Difference between TBE- and Denaturing Agarose Gel Electrophoresis of RNA - Gel for RNA (Sep/15/2008 )

Hello everybody,

since some times I am working with RNA and after the isolation I make a gel to see if my RNA is good and clean. All the time I used TBE-agarose-gel, but today my doctor said to me, that I should use a gel only for RNA. So I make a gel with MOPS-Puffer, agarose and formaldehyd.

Now I have a question: where is the difference between the two gels?

Thank you for your answer.

Greetings
Mephi

TBE-agarose gel is a Native gel it helps you to know if there is any RNA or not. But to know the quality, the size, etc. a denaturing gel is need. RNA have loops and pin so the formaldehide/MOPS make it "straight" so is easier to distinguish between some of the RNA types. For a good recipe of denaturing gel go to ambion website. The MOPS buffer is sell at 10X just need to dissolved 1X with DEPC treat water (MOPS buffer is a little bit hassle to prepare).

It really depends on what you want out of the gel. Merlav explains the difference well, although I disagree about "quality" only being assessable on a denaturing gel.
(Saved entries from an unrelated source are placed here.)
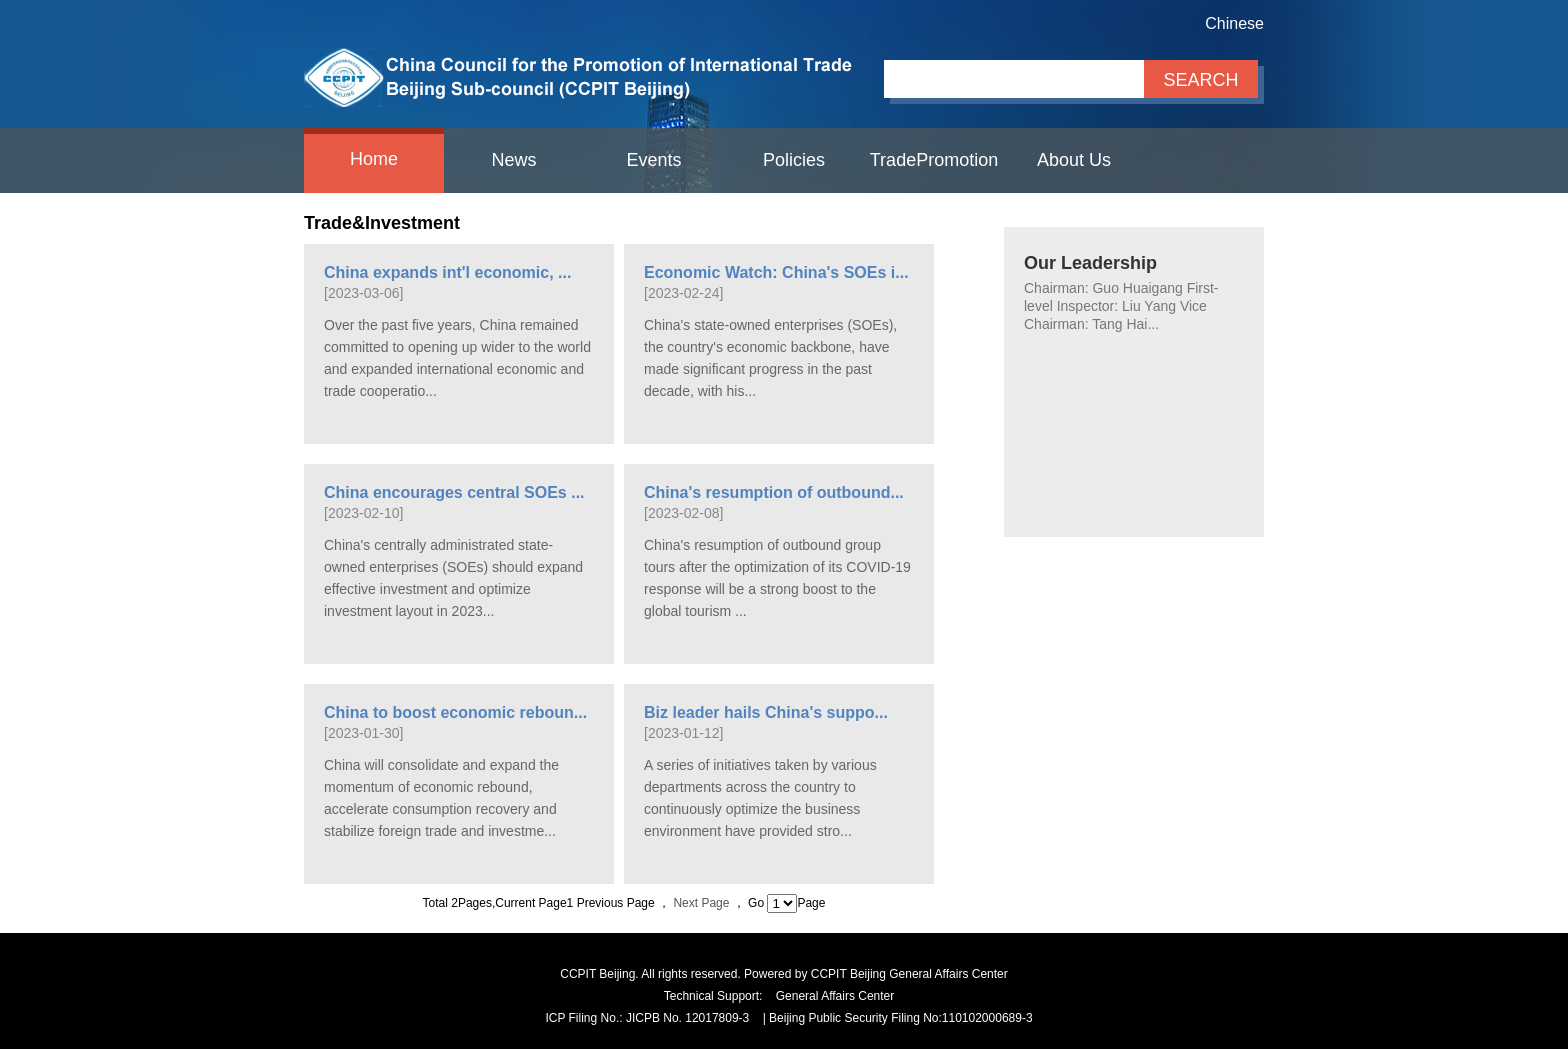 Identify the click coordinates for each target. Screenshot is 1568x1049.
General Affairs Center (835, 996)
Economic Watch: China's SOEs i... (776, 272)
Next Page (702, 903)
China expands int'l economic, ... (447, 272)
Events (653, 160)
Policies (794, 160)
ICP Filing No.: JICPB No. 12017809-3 (647, 1018)
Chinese (1234, 23)
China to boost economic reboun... (455, 712)
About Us (1074, 160)
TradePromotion (934, 160)
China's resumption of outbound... (774, 492)
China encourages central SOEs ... (454, 492)
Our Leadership (1090, 263)
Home (374, 159)
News (513, 160)
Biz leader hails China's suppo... (766, 712) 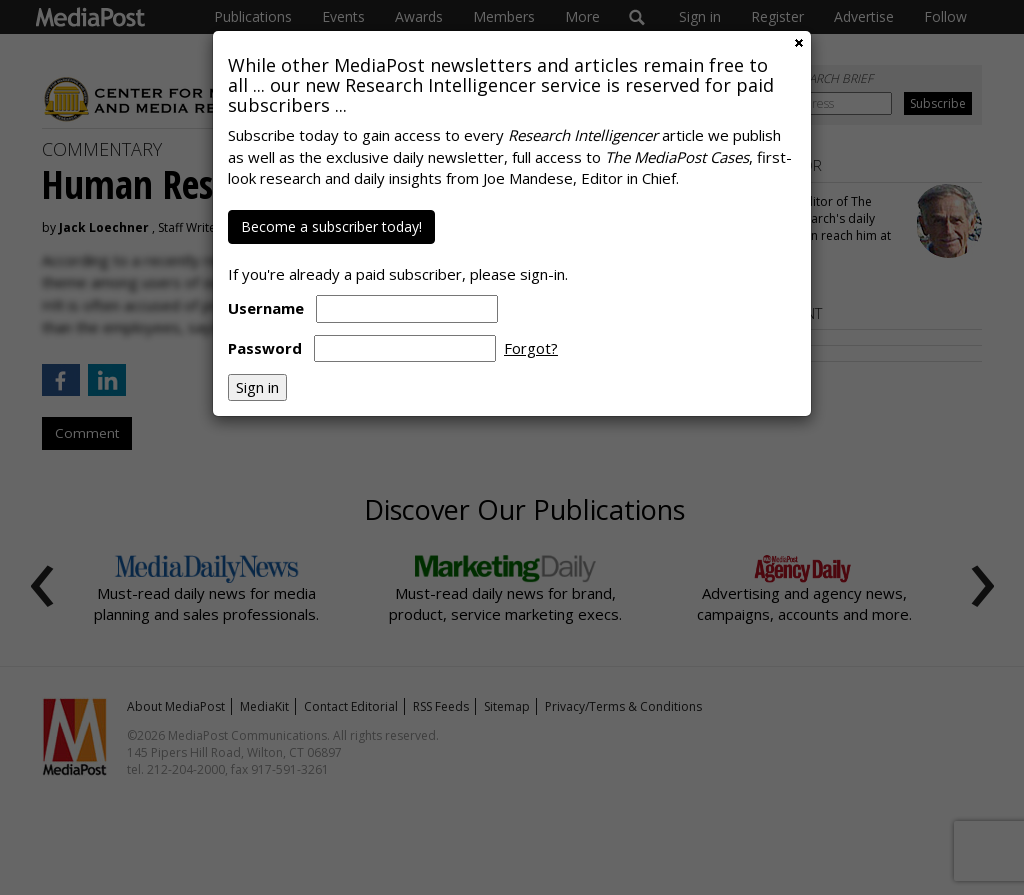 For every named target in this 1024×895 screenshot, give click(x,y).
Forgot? (531, 348)
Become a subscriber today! (331, 226)
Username (266, 308)
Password (265, 348) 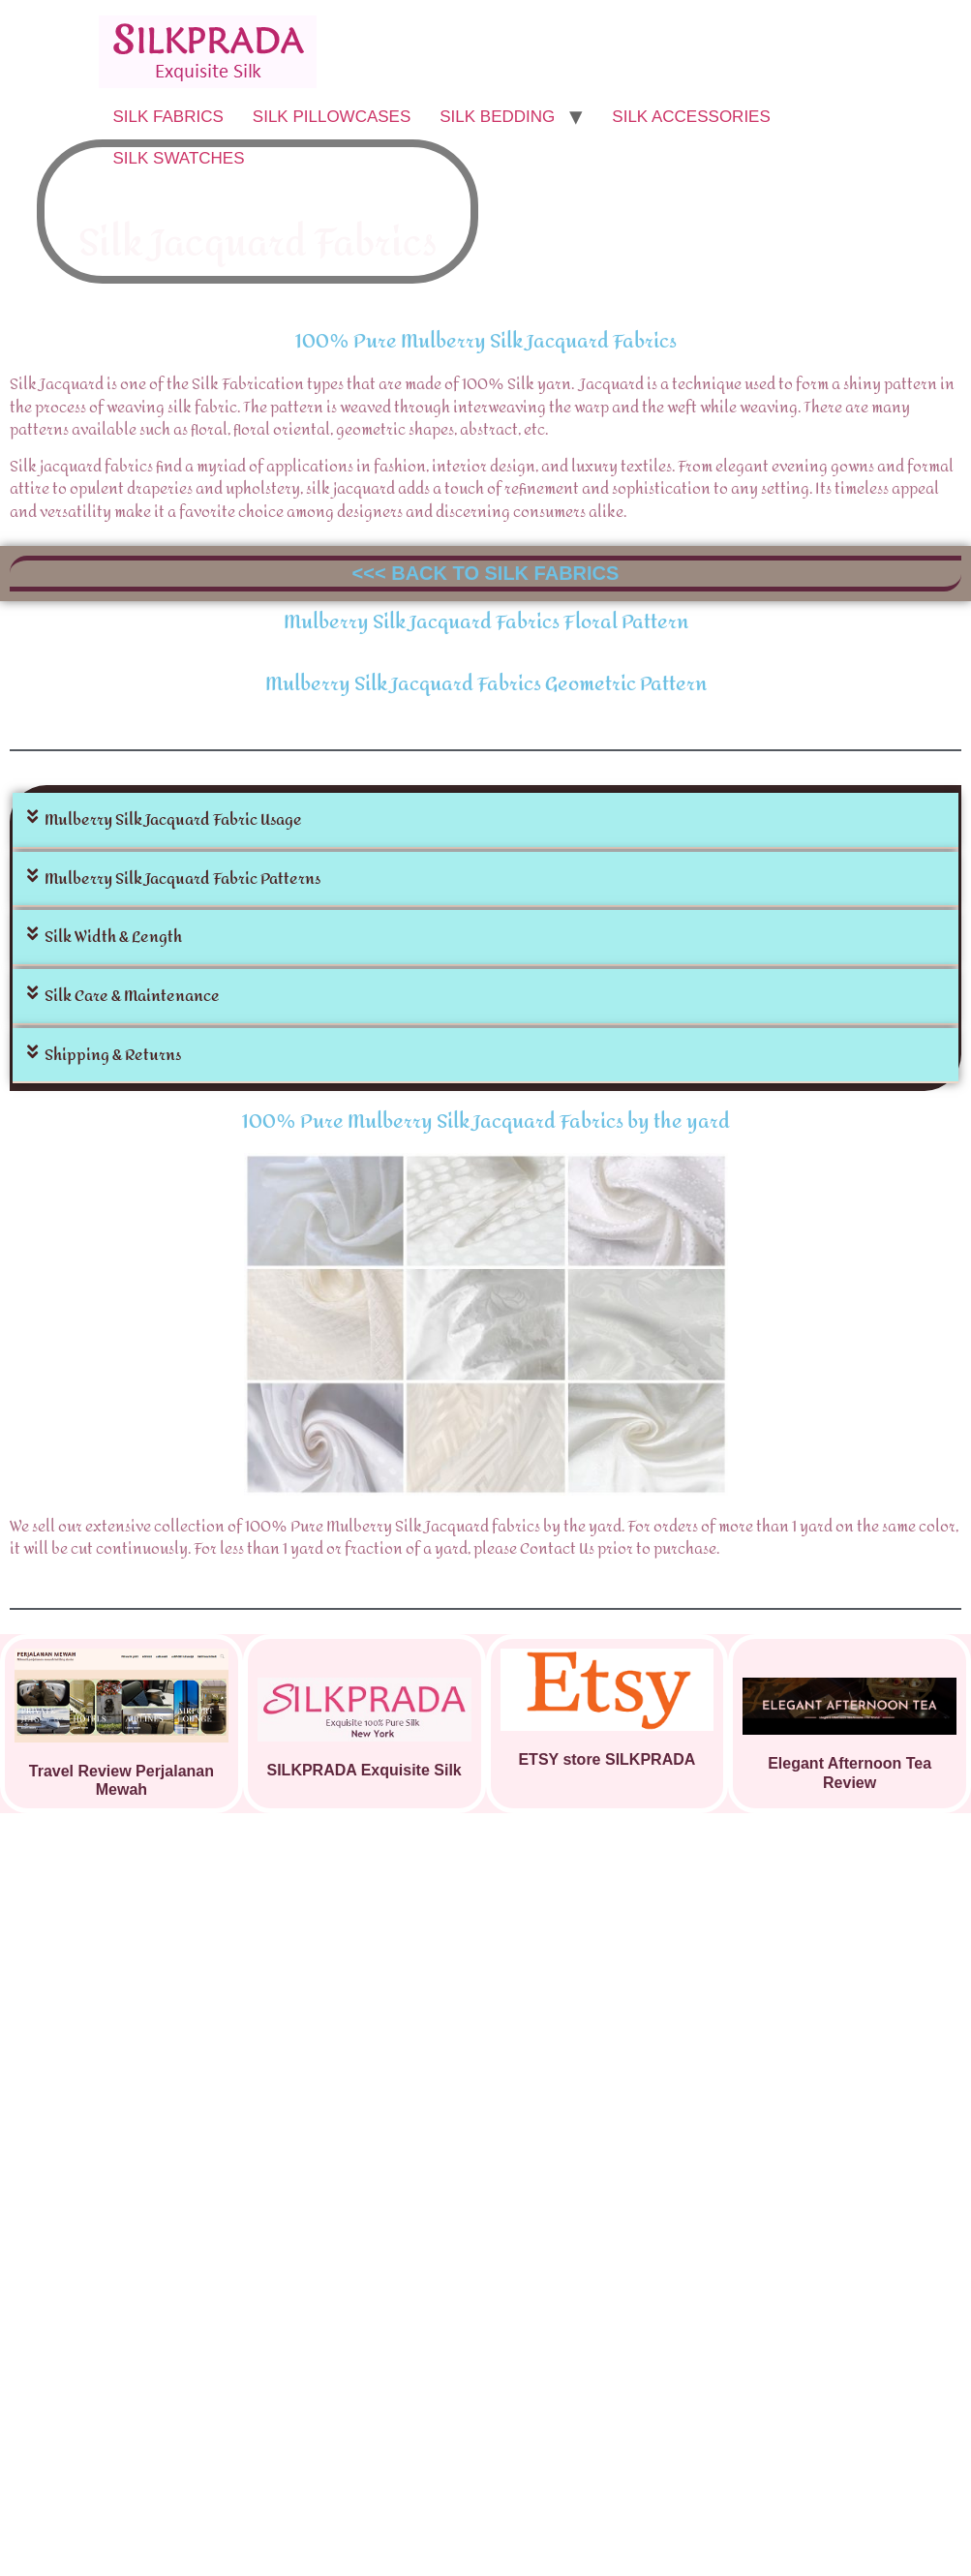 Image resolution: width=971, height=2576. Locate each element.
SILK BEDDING (497, 116)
If you are checking that your RNA is intact for reverse transcription or something similar then a native TBE (or TAE) gel is sufficient. From the statement "RNA is good and clean" I would guess that a TBE gel + spectrophotometry, which gives you a measure of template concentration and whether there is any contamination (protein or solvent), meets your needs perfectly.

Denaturing gels are a lot of extra work, extra risk (to you) and are difficult to get high quality images from. If you are wanting to do a northern then use a denaturing gel. Please make sure that everything with formamide and DEPC is done in a fumehood. If you don't use deionized formamide your RNA will be degraded. I second Merlavs suggestion of using pre-made MOP's (I use the sigma mix) if you need to run a formamide gel.